Exigências semelhantes na saúde, educação e segurança social foram também já reclamadas por Catarina Martins no Fórum Socialista 2016, onde a líder bloquista foi exigir a atualização do IAS, o fim dos contratos de associação pagos aos colégios e a revisão das parcerias públicas com hospitais privados. Medidas que impliquem o fim dos contratos com os privados podem, contudo, ser difíceis de aprovar, tendo em conta as questões jurídicas que levantam, mas também os sinais que já vieram de Belém sobre as dúvidas em relação a esta matéria.
OE e pressão da Europa Uma coisa que o secretário-geral do PCP tem sublinhado é que a “solução política” de hoje não é suficiente.
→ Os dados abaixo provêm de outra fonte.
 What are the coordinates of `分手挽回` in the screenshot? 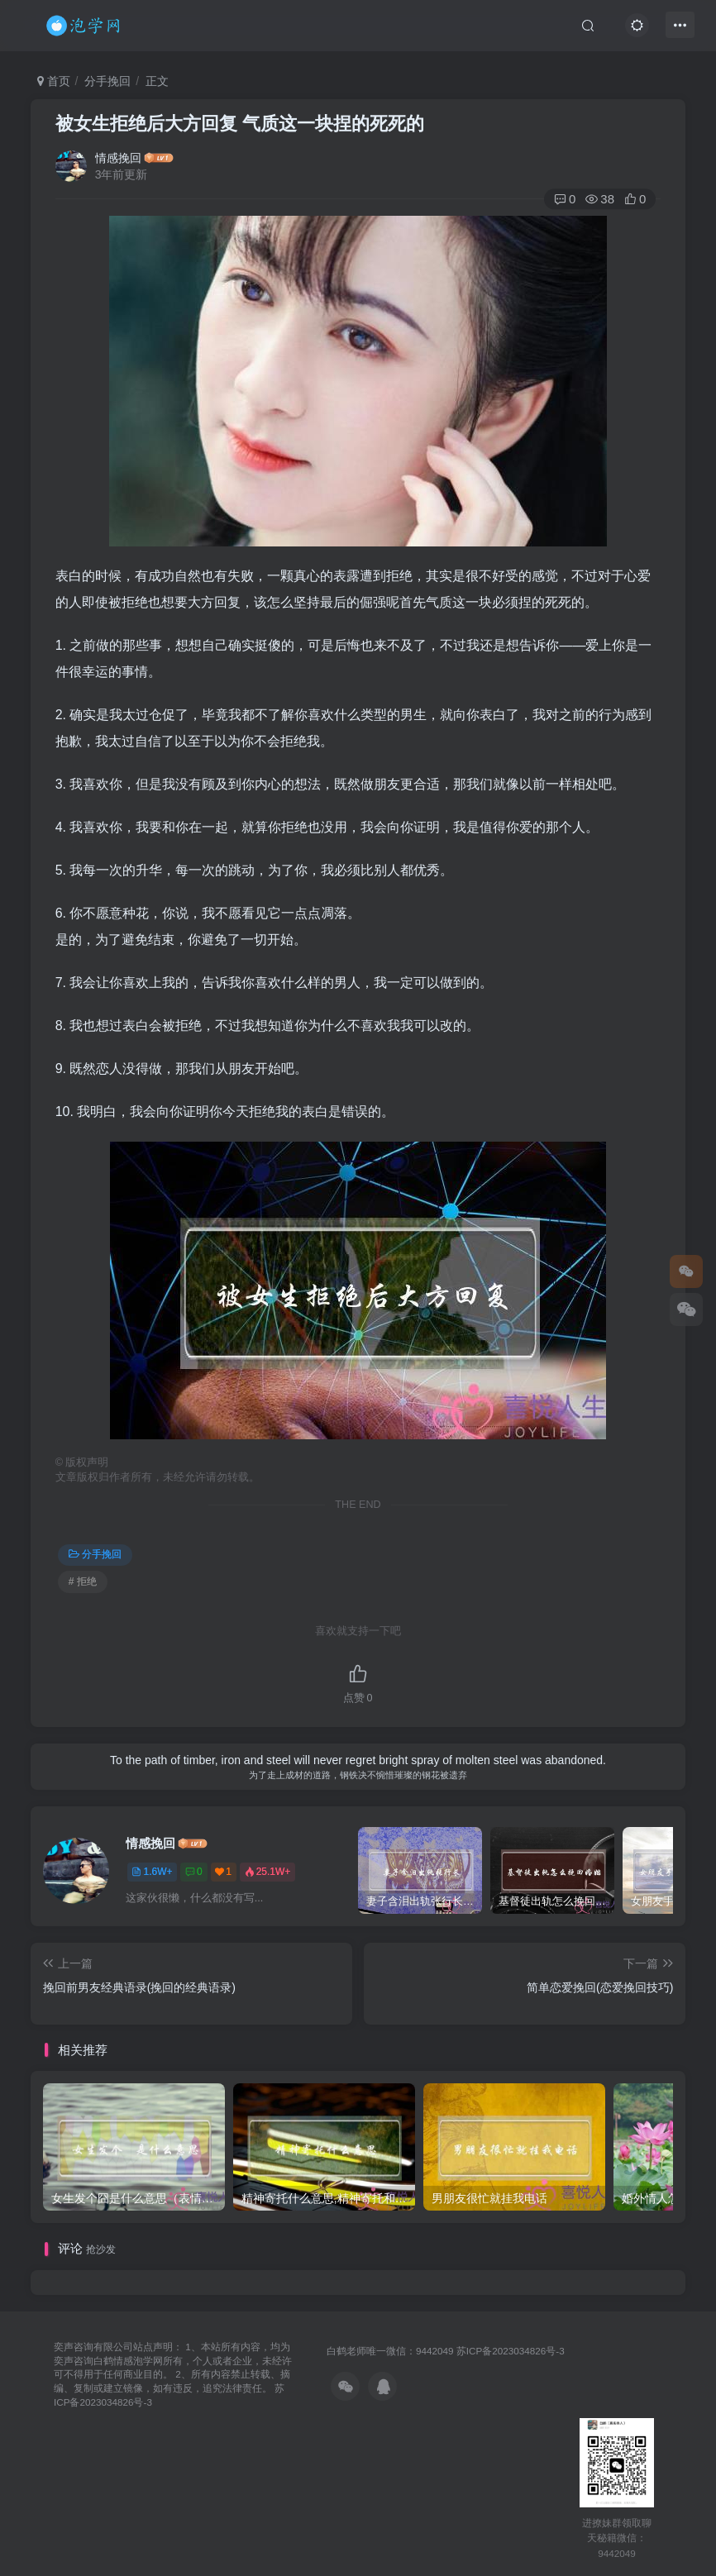 It's located at (107, 81).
Por outras palavras, Jerónimo defende a necessidade de o PS “romper com constrangimentos externos” que vêm de Bruxelas para que essas exigências não se tornem num “grave bloqueio à resposta aos problemas do país”. O comunista sabe que da Europa continuarão a vir “pressões e chantagens sobre o Orçamento do Estado para 2017”, mas sabe também que o PS nunca deu sinais de querer romper os compromissos europeus, pelo que advinha uma negociação complicada.
Também Catarina Martins, numa entrevista ao “Público”, deixou claro que a pressão da Europa promete tornar tudo mais difícil. “Toda a chantagem está a ser feita para condicionar o Orçamento. A política da União Europeia mantém-se, quer manter processos de privatizações, baixar custos de trabalho”, afirmou a bloquista. Recorde-se que a coordenadora do BE chegou mesmo a falar num referendo à Europa, caso Bruxelas tivesse avançado com sanções ao país pelo incumprimento do défice.
No que toca ao OE para 2017, Jerónimo não se cansa de repetir que só depois de conhecer o conteúdo do documento é que os comunista decidirão se vão ou não apoiá-lo. “O nosso compromisso é examinar a proposta, abertos que estamos a propor e encontrar soluções”, explicou ainda no domingo o líder comunista. Aguardam-se cenas dos próximos episódios.